So you want to excite students about your upcoming writing unit? Before I wrote this post I asked some 7th and 8th grade students this question: What could teachers do to get you excited for a writing assignment?
Here’s what they said:
Blow a kazoo.
Buy a confetti cannon.
Play a prank.
Nothing will ever excite me to write.
Now, these tactics might make students laugh but eventually you’re going to have to break the news to them that they actually have to do some work. Yikes!
I followed up my first question to these 7th and 8th graders with this question:
Have you ever been excited about a writing assignment?
Most of them said straight up…no.
This was sad. I realized it was all the more reason to write a blog post on this topic, to help more teachers get students excited to write. So, here are some strategies that might work for some of your students.
Tell students they get to choose the topic!
Students are so much more likely to get excited about a writing assignment when they can write about something they care about. The way that you can facilitate students’ pursuit of passions is through choice.
For example, if students are writing literary essays let them pick the text they want to write about. Maybe, it’s a favorite song, poem, short story or book, or even a YouTube video! It is possible to teach literary essay writing concepts with videos too…rather than with confusing classics. You may be wondering how? Read this post for more information about incorporating video into your writing instruction.
Here are some other ways to allow for choice with other genres…
If students are writing argumentative essays let them pick the topic! If they are writing narratives let them make some things up. These choices will help tremendously when trying to motivate your students. Believe me, I’ve used all of these tactics and students often look at me wide-eyed when I say they have choices.
Tell students they get to participate in a contest!
We are all naturally competitive and yearn for opportunities to be recognized for our hard work. Contest are a great way for students to work toward achieving something they can be proud of. You could have students participate in the many contests available via the New York Times Learning Network or you could host your own class contest! Here’s how I go about doing this…
At the beginning of each writing unit I refer to the Writers’ Spotlight board and explain that the top three writing pieces will be displayed there for all my classes to read during our designated reading time each day. At the end of the writing unit I carefully choose the very best students’ work, print copies and tack them to the board.

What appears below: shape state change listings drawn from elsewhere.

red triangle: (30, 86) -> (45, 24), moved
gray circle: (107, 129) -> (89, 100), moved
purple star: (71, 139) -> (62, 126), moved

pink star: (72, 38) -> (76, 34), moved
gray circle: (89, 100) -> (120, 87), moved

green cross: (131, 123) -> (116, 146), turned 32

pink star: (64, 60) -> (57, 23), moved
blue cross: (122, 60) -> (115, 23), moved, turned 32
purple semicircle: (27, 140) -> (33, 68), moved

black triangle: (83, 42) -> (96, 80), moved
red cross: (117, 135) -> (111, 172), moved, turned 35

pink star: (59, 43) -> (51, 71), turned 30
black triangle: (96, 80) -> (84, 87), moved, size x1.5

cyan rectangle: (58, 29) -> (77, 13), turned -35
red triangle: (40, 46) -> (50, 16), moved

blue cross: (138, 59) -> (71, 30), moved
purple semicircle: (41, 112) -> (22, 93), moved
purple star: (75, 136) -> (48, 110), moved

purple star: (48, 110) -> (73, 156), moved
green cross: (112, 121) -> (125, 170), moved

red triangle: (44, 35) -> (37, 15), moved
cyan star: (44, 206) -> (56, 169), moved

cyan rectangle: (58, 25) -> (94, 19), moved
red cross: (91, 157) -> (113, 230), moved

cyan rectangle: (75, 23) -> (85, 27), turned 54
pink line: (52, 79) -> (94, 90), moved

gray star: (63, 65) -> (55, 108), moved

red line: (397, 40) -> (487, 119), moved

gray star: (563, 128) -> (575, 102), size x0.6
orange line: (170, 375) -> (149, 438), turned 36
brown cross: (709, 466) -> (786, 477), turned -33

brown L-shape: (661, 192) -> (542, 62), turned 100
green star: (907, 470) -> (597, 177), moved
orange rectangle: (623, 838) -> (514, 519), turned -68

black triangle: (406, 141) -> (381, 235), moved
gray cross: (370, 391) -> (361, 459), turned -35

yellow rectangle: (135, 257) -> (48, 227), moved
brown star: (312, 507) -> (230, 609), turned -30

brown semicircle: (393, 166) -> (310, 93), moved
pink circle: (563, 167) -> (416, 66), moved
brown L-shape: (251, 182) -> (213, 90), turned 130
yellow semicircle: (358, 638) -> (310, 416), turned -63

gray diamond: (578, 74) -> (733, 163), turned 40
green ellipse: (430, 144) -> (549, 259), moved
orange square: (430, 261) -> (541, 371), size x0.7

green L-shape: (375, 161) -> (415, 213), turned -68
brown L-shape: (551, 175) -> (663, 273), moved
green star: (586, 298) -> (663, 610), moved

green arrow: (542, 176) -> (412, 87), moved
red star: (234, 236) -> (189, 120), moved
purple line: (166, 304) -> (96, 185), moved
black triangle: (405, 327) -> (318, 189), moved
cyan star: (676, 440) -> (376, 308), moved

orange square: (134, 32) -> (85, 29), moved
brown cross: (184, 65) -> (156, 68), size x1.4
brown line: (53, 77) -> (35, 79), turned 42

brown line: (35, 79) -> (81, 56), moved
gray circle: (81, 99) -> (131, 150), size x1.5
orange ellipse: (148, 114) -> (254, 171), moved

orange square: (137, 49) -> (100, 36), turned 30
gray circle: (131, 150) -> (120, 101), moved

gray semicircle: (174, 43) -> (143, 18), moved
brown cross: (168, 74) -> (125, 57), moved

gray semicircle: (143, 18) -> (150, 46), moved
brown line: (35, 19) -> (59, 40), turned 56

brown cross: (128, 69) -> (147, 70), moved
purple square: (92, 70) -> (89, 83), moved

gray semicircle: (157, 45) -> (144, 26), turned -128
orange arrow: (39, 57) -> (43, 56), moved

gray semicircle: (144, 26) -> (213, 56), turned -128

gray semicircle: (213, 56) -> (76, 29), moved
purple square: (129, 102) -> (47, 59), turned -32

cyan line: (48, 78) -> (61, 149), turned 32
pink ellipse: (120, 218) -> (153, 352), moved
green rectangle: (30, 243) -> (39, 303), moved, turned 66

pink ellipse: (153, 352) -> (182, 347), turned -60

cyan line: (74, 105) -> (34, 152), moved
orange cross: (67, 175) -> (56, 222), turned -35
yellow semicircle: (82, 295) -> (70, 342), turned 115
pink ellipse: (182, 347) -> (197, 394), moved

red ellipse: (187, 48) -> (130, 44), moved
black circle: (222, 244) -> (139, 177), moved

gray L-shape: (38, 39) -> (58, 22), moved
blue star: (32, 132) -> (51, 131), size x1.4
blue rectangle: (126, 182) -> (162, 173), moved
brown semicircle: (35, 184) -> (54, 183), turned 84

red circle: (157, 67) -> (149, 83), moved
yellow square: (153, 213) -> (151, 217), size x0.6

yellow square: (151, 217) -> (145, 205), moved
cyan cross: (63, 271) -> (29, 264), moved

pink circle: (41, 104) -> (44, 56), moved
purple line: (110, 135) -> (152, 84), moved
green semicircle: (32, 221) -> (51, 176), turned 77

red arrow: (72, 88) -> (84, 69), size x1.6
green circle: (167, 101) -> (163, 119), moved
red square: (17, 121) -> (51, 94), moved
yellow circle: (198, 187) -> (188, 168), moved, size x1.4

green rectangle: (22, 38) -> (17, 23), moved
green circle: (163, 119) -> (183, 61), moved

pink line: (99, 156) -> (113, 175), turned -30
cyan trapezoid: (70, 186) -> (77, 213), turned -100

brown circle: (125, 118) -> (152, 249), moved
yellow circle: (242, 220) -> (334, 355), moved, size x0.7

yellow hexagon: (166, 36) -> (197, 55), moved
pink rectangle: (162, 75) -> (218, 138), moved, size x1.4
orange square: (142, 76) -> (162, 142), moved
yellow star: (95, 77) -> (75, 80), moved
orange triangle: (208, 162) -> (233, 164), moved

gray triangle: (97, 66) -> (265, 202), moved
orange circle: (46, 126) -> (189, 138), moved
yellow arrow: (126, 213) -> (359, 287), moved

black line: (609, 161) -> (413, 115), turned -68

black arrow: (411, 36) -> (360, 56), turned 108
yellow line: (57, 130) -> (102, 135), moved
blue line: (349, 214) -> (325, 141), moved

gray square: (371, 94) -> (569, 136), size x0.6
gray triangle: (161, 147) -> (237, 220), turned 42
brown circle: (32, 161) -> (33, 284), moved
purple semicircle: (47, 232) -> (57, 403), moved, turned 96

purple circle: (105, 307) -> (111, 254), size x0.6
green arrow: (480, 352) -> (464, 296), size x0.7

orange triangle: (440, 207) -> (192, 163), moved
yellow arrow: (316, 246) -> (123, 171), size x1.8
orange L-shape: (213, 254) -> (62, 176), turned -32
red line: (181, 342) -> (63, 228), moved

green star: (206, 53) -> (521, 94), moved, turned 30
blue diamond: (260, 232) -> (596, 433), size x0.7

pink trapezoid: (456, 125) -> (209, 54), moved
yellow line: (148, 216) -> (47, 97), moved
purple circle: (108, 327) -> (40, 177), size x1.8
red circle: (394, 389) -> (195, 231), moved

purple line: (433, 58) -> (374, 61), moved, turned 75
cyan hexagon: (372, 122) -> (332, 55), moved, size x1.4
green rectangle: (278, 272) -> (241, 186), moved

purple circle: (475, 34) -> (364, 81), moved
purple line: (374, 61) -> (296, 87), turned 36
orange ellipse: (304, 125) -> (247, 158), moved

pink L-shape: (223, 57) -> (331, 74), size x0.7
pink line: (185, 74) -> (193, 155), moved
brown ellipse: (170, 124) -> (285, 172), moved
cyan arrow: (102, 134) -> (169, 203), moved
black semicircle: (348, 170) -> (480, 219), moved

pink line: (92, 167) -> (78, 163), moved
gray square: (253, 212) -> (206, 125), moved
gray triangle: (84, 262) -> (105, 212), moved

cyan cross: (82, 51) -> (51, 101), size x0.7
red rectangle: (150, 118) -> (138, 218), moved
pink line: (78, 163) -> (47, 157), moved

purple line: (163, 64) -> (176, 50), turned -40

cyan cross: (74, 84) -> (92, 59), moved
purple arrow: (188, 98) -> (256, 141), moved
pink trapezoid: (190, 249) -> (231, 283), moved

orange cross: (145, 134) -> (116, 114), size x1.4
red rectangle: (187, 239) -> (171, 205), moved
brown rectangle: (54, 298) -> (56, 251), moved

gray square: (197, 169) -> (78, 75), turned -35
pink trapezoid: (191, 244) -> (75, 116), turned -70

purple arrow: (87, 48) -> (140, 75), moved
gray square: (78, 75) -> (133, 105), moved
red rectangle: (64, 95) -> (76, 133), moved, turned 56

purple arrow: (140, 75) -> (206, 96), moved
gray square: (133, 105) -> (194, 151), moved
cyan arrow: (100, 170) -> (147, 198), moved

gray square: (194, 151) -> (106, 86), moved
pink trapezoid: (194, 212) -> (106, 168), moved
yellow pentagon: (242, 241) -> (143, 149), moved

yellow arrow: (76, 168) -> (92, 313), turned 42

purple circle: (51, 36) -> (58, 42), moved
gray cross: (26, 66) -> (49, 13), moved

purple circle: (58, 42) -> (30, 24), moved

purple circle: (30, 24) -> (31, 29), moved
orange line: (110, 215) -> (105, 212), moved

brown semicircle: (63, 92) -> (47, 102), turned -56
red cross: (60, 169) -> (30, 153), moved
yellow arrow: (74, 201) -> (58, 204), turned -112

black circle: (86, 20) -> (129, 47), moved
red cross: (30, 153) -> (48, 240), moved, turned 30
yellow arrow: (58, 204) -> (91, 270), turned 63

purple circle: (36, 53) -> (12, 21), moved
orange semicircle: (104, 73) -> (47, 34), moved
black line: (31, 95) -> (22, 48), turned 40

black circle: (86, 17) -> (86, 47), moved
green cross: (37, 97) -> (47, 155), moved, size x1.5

Students who want to read the winning writing can untack the piece of writing they are interested in reading from the board, read it and when they are done tack it back up
Tell students you are going to throw them a party!
Who doesn’t get excited about having a class party?!?! When you begin your unit, start with the end. Tell your students that a party is in their near future to celebrate their hard work and accomplishments with the writing unit you are about to start. You could do multiple things during the class party, here are a few ideas:
- Drink sparkling water and eat popcorn while reading each other’s writing
- Have students bring their own snacks and let volunteers take turns reading parts of their writing to the class
- Let students paint/doodle/do calligraphy covers during your a party
- Invite another class to party with you
- Record students reading parts of their writing and compile it into a video to watch for the party
- Get student ideas for the party, they often can come up with the best ways to celebrate
When you start your unit tell students that their writing is going to be published!
Now, I’ll be the first to say, as a middle school teacher, not all students get excited about their writing being published. But, a good amount do! If you plan to publish your students’ writing make sure to be specific about how in the beginning of your unit. Choose an option from the 10 Ways to Publish Student Writing A Complete Step-by-Step Guide and run with it. Many students will be motivated to make sure their writing is at least readable since it will be shared with a real audience.
Use Humor, Honesty & Bribes
Sometimes the best way to get students on your side (and therefore more motivated to please) is by making them laugh and being up front with them about what’s about to happen.
Here is an example of ways you can use humor and honesty to excite students about what they are about to experience in your upcoming unit:
“Look everyone, in the past you’ve written essays that go something like this… introduction, body paragraphs and conclusion. Am I right? Or you’ve written personal narratives that have a character, a conflict and a sentence at the end stating the lesson. Right?!?! Some of you have these structures down almost so much so that you are a writing robot! Well in this unit I want you try to break out of that robot voice and find your own!”
Here’s another way you could go about getting students excited with a bribe…
“Students, I know a lot of you can’t stand writing. I know it. Sometimes I can’t stand writing either! Sometimes I just want to crumple every page in my notebook up and just go play some Fortnite. But, we can’t do that every time we face a challenge. We have to do our best, even if we struggle and the process is painful. This is an important life lesson! So…here’s what I propose: if we work hard on our writing each day for at least 20 minutes a day, after that 20 minutes is up we can crumple up some paper and play recycle bin basketball! Or one of these games: 5 Simple Games to Play with Your Students Anytime. Deal?”
Exciting your students about an upcoming writing assignment or unit is probably one of the most challenging things a writing teacher has to do. And you will fail, I have definitely failed many, many times. But, if you’ve learned anything from this post, you have to at least try and that is what counts!
So tell me, how do you excite your students about writing?